Jesani Green – Omaha Benson
The Benson post player has displayed impressive touch around the basket in her first season. She controls her body well and can finish from a variety of angles. She possesses valuable size, but has not yet learned how to weaponize it. Standing around with your hands up isn’t enough to get the basketball in your hands, which she is finding out. I’m sure her height has done all the work for her before high school, but she will need to learn how to post, how to seal, and how to fight off the defender. Her touch extends away from the basket, which is very promising for a young big. She can hit a jumper 10-15 feet out if they give her the space to do so.

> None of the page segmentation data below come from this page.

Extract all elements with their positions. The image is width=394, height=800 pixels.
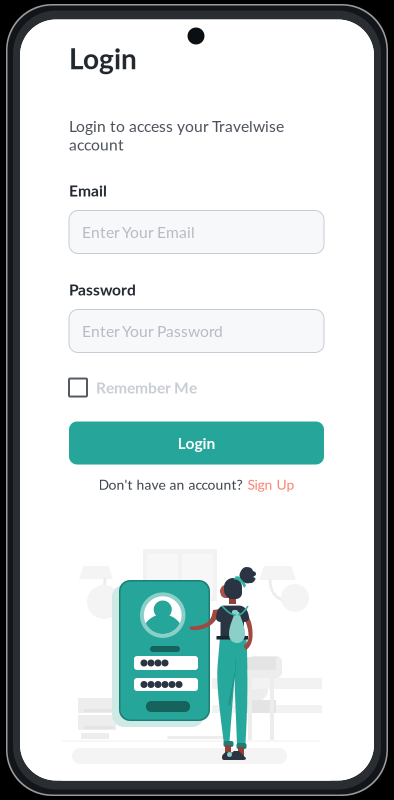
staticText: Login xyxy=(69,42,137,75)
staticText: Enter Your Email xyxy=(82,223,195,241)
staticText: Sign Up xyxy=(248,476,294,493)
staticText: Password xyxy=(69,280,136,299)
button[interactable]: Enter Your Password xyxy=(69,310,324,352)
staticText: Enter Your Password xyxy=(82,322,223,340)
button[interactable]: Sign Up xyxy=(248,476,294,493)
staticText: Don't have an account? xyxy=(98,476,242,493)
staticText: Remember Me xyxy=(96,378,197,397)
staticText: Login to access your Travelwise account xyxy=(69,116,284,154)
staticText: Email xyxy=(69,181,107,200)
button[interactable]: Enter Your Email xyxy=(69,210,324,254)
button[interactable]: Remember Me xyxy=(69,378,249,398)
button[interactable]: Login xyxy=(69,422,324,464)
staticText: Login xyxy=(178,434,216,452)
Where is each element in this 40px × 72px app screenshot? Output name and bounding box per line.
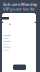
staticText: VIP guest list for <box>3 6 35 12</box>
staticText: Sub-zero Monday <box>3 2 37 7</box>
button[interactable]: Continue <box>13 64 26 70</box>
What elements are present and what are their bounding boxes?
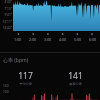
button[interactable]: 117 <box>0 70 50 86</box>
staticText: 7'10" <box>4 7 12 11</box>
button[interactable]: 141 <box>50 70 100 86</box>
staticText: 5:00 <box>74 37 82 42</box>
staticText: 9'41" <box>4 13 12 17</box>
staticText: 平均心率 <box>19 82 32 86</box>
staticText: 4'40" <box>4 0 12 4</box>
staticText: 14'42" <box>2 26 12 30</box>
staticText: 117 <box>18 70 33 82</box>
staticText: 12'11" <box>2 20 12 24</box>
staticText: 2:00 <box>29 37 37 42</box>
staticText: 100 <box>3 90 9 94</box>
staticText: 心率 (bpm) <box>3 57 29 64</box>
staticText: 最高心率 <box>69 82 82 86</box>
staticText: 6:00 <box>89 37 97 42</box>
staticText: 1:00 <box>14 37 22 42</box>
staticText: 141 <box>68 70 83 82</box>
staticText: 3:00 <box>44 37 52 42</box>
staticText: 4:00 <box>59 37 67 42</box>
staticText: 140 <box>3 84 9 88</box>
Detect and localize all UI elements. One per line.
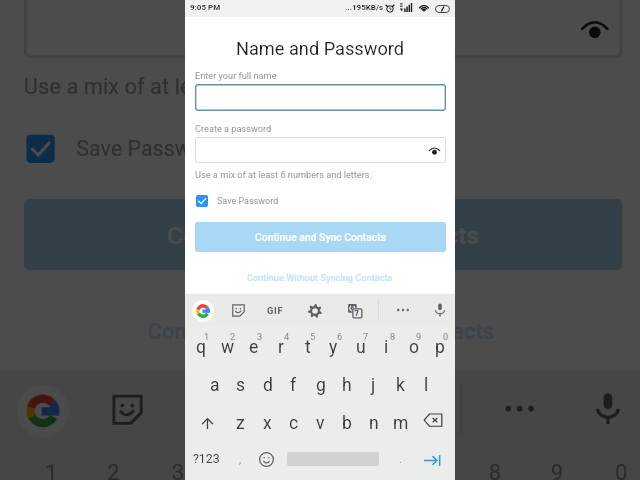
button[interactable]: Enter (414, 443, 451, 477)
staticText: Continue Without Syncing Contacts (148, 318, 496, 344)
button[interactable]: r (267, 329, 294, 365)
button[interactable]: Google (12, 380, 74, 442)
button[interactable]: i (448, 454, 513, 480)
button[interactable]: Stickers (95, 378, 157, 440)
button[interactable]: Show password (579, 13, 610, 44)
button[interactable]: Google (190, 298, 216, 324)
button[interactable] (195, 84, 446, 111)
button[interactable]: Emoji (253, 442, 280, 476)
button[interactable]: Continue Without Syncing Contacts (185, 267, 455, 287)
staticText: e (153, 473, 176, 480)
button[interactable]: Shift (187, 405, 227, 441)
button[interactable]: d (254, 367, 281, 403)
button[interactable]: o (400, 329, 427, 365)
staticText: g (316, 375, 326, 396)
button[interactable]: c (280, 405, 307, 441)
button[interactable]: GIF (263, 299, 287, 321)
button[interactable]: k (387, 367, 414, 403)
button[interactable]: y (320, 329, 347, 365)
button[interactable]: t (260, 454, 324, 480)
button[interactable]: i (373, 329, 400, 365)
button[interactable]: z (227, 405, 254, 441)
staticText: Save Password (76, 137, 224, 163)
button[interactable]: More (489, 378, 551, 440)
button[interactable]: GIF (186, 382, 243, 435)
button[interactable]: l (413, 367, 440, 403)
button[interactable]: p (574, 454, 639, 480)
button[interactable]: Continue and Sync Contacts (24, 199, 622, 270)
button[interactable]: Settings (279, 380, 341, 442)
staticText: Continue and Sync Contacts (167, 220, 482, 249)
button[interactable]: a (201, 367, 228, 403)
staticText: d (263, 375, 273, 396)
button[interactable]: s (227, 367, 254, 403)
staticText: j (371, 375, 376, 396)
button[interactable]: More (390, 297, 416, 323)
staticText: 3 (257, 331, 263, 342)
button[interactable]: q (5, 454, 69, 480)
button[interactable]: Save Password (196, 192, 279, 210)
staticText: s (236, 375, 246, 396)
button[interactable]: Stickers (225, 297, 251, 323)
staticText: GIF (267, 305, 284, 316)
button[interactable]: o (513, 454, 577, 480)
button[interactable]: Translate (374, 380, 436, 442)
staticText: 2 (230, 331, 236, 342)
button[interactable]: t (294, 329, 321, 365)
staticText: y (329, 337, 338, 358)
staticText: Continue and Sync Contacts (255, 231, 387, 243)
button[interactable]: e (240, 329, 267, 365)
staticText: Enter your full name (195, 70, 277, 81)
button[interactable]: Continue and Sync Contacts (195, 222, 446, 252)
button[interactable]: Backspace (413, 405, 453, 441)
staticText: e (249, 337, 259, 358)
button[interactable]: Save Password (26, 127, 224, 170)
button[interactable]: j (360, 367, 387, 403)
button[interactable]: w (69, 454, 134, 480)
staticText: Use a mix of at least 6 numbers and lett… (24, 72, 446, 99)
button[interactable]: u (386, 454, 451, 480)
staticText: Create a password (195, 123, 272, 134)
button[interactable]: Show password (24, 0, 622, 58)
staticText: a (210, 375, 220, 396)
staticText: 8 (390, 331, 396, 342)
button[interactable]: Continue Without Syncing Contacts (0, 306, 640, 354)
staticText: 9:05 PM (190, 3, 221, 12)
staticText: o (409, 337, 419, 358)
button[interactable]: n (360, 405, 387, 441)
button[interactable]: Voice input (427, 297, 453, 323)
button[interactable]: w (214, 329, 241, 365)
button[interactable]: v (307, 405, 334, 441)
button[interactable]: ?123 (186, 442, 226, 476)
staticText: Save Password (217, 196, 279, 207)
button[interactable]: Show password (428, 144, 441, 157)
button[interactable]: Show password (195, 137, 446, 163)
button[interactable]: m (387, 405, 414, 441)
button[interactable]: f (280, 367, 307, 403)
button[interactable]: Voice input (577, 378, 639, 440)
button[interactable]: Translate (342, 298, 368, 324)
button[interactable]: Space (287, 442, 379, 476)
button[interactable]: u (347, 329, 374, 365)
staticText: k (396, 375, 405, 396)
button[interactable]: h (333, 367, 360, 403)
staticText: . (399, 453, 402, 466)
button[interactable]: p (426, 329, 453, 365)
button[interactable]: x (254, 405, 281, 441)
staticText: p (435, 337, 445, 358)
button[interactable]: r (196, 454, 260, 480)
staticText: , (239, 453, 242, 466)
button[interactable]: b (333, 405, 360, 441)
button[interactable]: y (322, 454, 386, 480)
button[interactable]: , (228, 442, 252, 476)
button[interactable]: g (307, 367, 334, 403)
staticText: m (393, 413, 409, 434)
button[interactable]: e (131, 454, 196, 480)
button[interactable]: q (187, 329, 214, 365)
button[interactable]: Settings (302, 298, 328, 324)
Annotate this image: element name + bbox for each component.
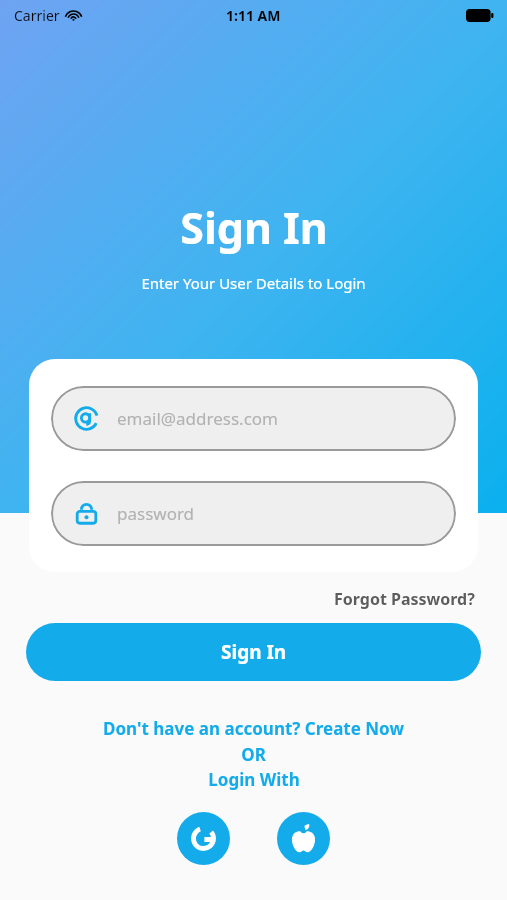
staticText: OR	[241, 743, 266, 766]
button[interactable]: Sign in with Google	[177, 812, 230, 865]
staticText: 1:11 AM	[226, 6, 281, 25]
button[interactable]: Don't have an account? Create Now	[99, 716, 408, 741]
button[interactable]: Sign In	[26, 623, 481, 681]
staticText: Don't have an account? Create Now	[103, 717, 404, 740]
staticText: email@address.com	[117, 407, 278, 430]
staticText: Carrier	[14, 6, 60, 25]
button[interactable]: Forgot Password?	[331, 586, 478, 612]
button[interactable]: password	[51, 481, 456, 546]
staticText: password	[117, 502, 195, 525]
button[interactable]: Sign in with Apple	[277, 812, 330, 865]
staticText: Sign In	[221, 639, 287, 665]
staticText: Enter Your User Details to Login	[141, 273, 366, 293]
button[interactable]: email@address.com	[51, 386, 456, 451]
staticText: Forgot Password?	[334, 588, 475, 610]
staticText: Login With	[208, 768, 300, 791]
staticText: Sign In	[180, 198, 328, 257]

Ahnica Russell-Brown – Omaha Benson
The future at the point guard position for the Bunnies is Ahnica Russell-Brown. What impresses me most is her confidence. She runs, jumps, and moves like she has been doing this at this level for several years. Her ball-handling ability is above-average, and she is always scanning the court. Her eyes never drift to the ball or the ground in front of her. I do not see any glaring mechanical flaws in her jump shot. In fact, it seems to be a very clean stroke, but the shooting percentages have not backed up the eye test yet. With more reps and improved strength, I anticipate her release to become consistent and her shots will start to fall at a higher rate.
McKenna Murphy – Fremont
The best passer I’ve watched in this class is McKenna Murphy. She can assist with either hand, from all angles, and from all areas on the court. There is so much more to passing than just the ball leaving the ball-handlers hands. Murphy slows her body and alters her strides to create windows, and she is excellent at faking one decision to make the next. A micro-skill that she possesses that all great offensive players have is the ability to draw fouls. It is not cheap or flopping in the way she does it, but when she knows her shot attempt is a difficult, or impossible one, she will hang in the air a bit longer and adjust herself to draw contact.